Another time when a person would require medical attention is when urushiol is inhaled (resulting from the burning of poison ivy) enters the systemic circulation and triggers an incomplete humoral response that allows the allergen to combine with IgE and cause the release of histamine. Also entering into the reaction are IgG and IgM, which cause the release of complement fractions, further stimulating histamine action.
Be watchful for signs that indicate a person needs medical care. The first symptoms for anaphylactic
shock are intense anxiety, weakness, sweating, and shortness of breath. Other symptoms may include hypotension, arrhythmia, respiratory congestion, laryngeal edema, nausea and diarrhea.

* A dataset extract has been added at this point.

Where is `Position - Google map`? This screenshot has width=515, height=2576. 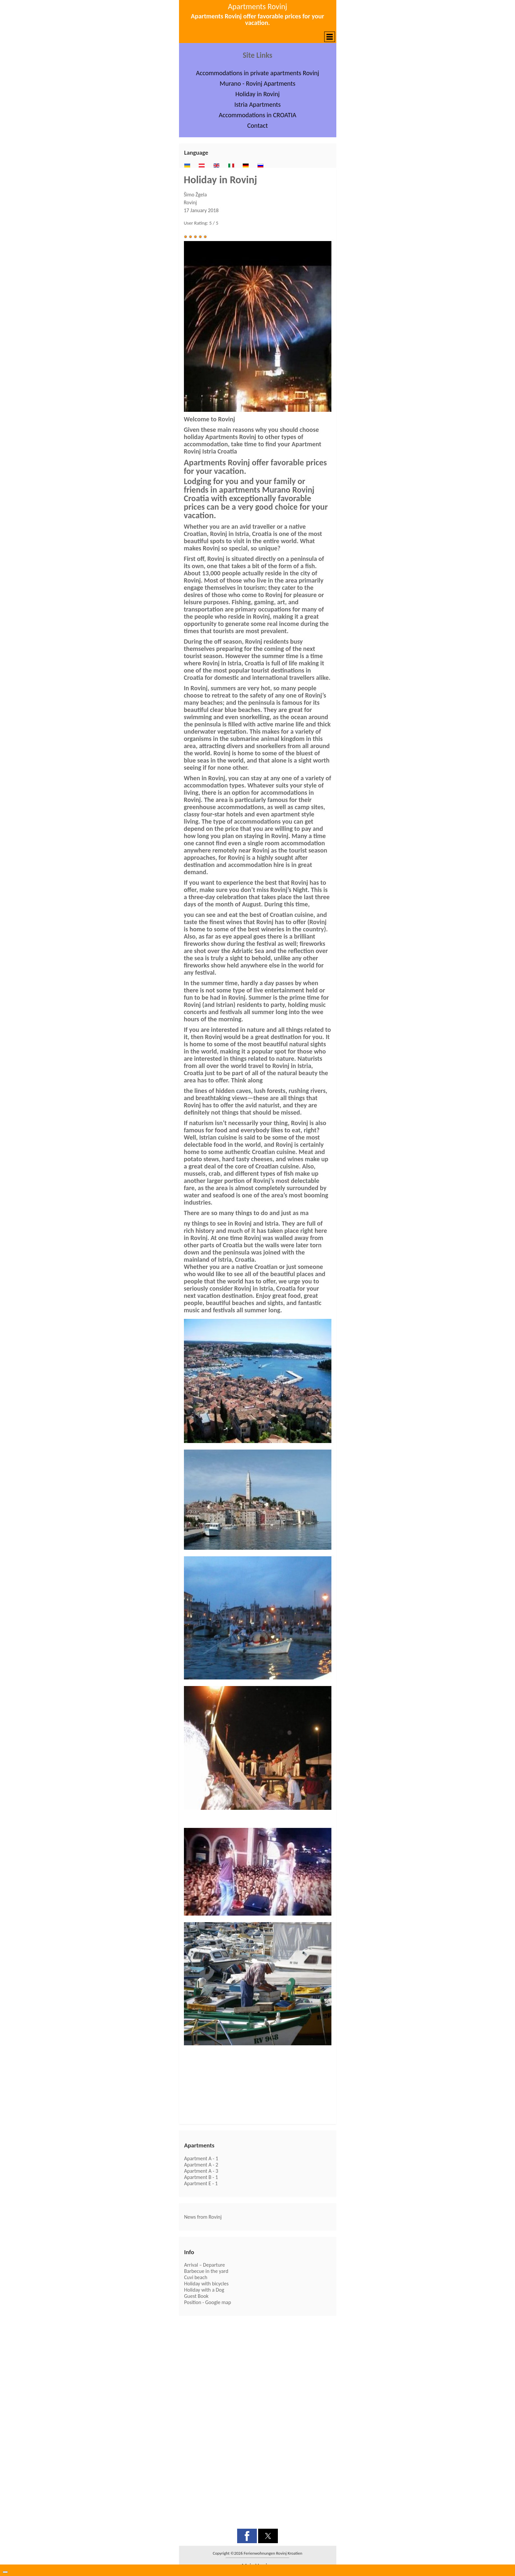 Position - Google map is located at coordinates (207, 2302).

Additional signs that you should look out for and may signal you that it’s time to head to the hospital are when the rash reached the eyes already, including the mouth and genitals; when the blisters are oozing with pus which may be a sign that there is infection, and when you try to palpate it it’s tender to touch and feels warm and the wound appears red ; the person has a fever greater than 37.8 degrees Celsius possibly due to the infection and, when the rash is not getting any better within a few weeks.